I rate this book as a must-read for serious readers as well as research scholars.

This content is accurate and true to the best of the author’s knowledge and is not meant to substitute for formal and individualized advice from a qualified professional.

© 2021 Umesh Chandra Bhatt

Comments

Umesh Chandra Bhatt (author) from Kharghar, Navi Mumbai, India on June 10, 2021:

Kyler, thanks for your visit and such an elaborate and wise comment. Appreciate much. Blessings.

Kyler J Falk from California on June 10, 2021:

"Violence" is quickly becoming a dangerous word to use in Western culture, though I'm sure most are unaware of the current motion to charge that word with more than its literal meaning. There's a push in Western cultures, though, due to our more privileged circumstances, to call words and thoughts "violence". It is becoming much like the idea of "thought crimes" but more based in what someone else can project upon others, rather than what is publicized by the individual being called "violent".

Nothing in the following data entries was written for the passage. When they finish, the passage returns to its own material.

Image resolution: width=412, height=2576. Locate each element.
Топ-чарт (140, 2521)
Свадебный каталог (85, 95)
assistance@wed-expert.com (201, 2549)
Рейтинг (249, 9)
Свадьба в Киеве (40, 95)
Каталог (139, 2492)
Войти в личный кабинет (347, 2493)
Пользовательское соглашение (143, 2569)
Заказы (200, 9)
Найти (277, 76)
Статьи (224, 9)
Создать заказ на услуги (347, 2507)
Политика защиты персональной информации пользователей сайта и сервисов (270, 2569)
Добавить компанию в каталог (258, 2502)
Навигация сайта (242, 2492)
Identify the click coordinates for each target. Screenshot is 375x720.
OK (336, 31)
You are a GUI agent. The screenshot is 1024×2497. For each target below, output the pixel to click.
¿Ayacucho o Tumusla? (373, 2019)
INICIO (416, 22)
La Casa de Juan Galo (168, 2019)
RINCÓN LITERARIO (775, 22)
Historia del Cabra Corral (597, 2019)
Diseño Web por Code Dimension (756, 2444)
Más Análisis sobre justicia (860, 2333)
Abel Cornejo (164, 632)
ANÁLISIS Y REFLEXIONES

I bring this up because a book like this touches on some very important notions, but the laypeople in Western cultures are quickly moving beyond the ability to properly grasp these concepts, and discuss them on a meaningful level. You bring up cultural appropriation and its tendency to create contradictions, but here you'd have powerful groups that will call the appropriation itself "violence" whether or not the individual even understands that they have "stolen" something. Constructive conversation about social issues break down swiftly in Western cultures because of these privileged outlooks, and redefining words based on issues many other countries and cultures wouldn't even touch on as a marginal consideration.

This book might just have to go into my library for posterity and philosophy purposes. Thank you for bringing it to my attention!

Umesh Chandra Bhatt (author) from Kharghar, Navi Mumbai, India on June 10, 2021:

Jodah, thanks a lot for sparing your time and for the nice comment. Have a good day.

John Hansen from Gondwana Land on June 10, 2021:

This sounds like a very worthwhile book, and I thank you for your in-depth review and also for sharing about Amartya Sen's life and achievements. Good job, Umesh.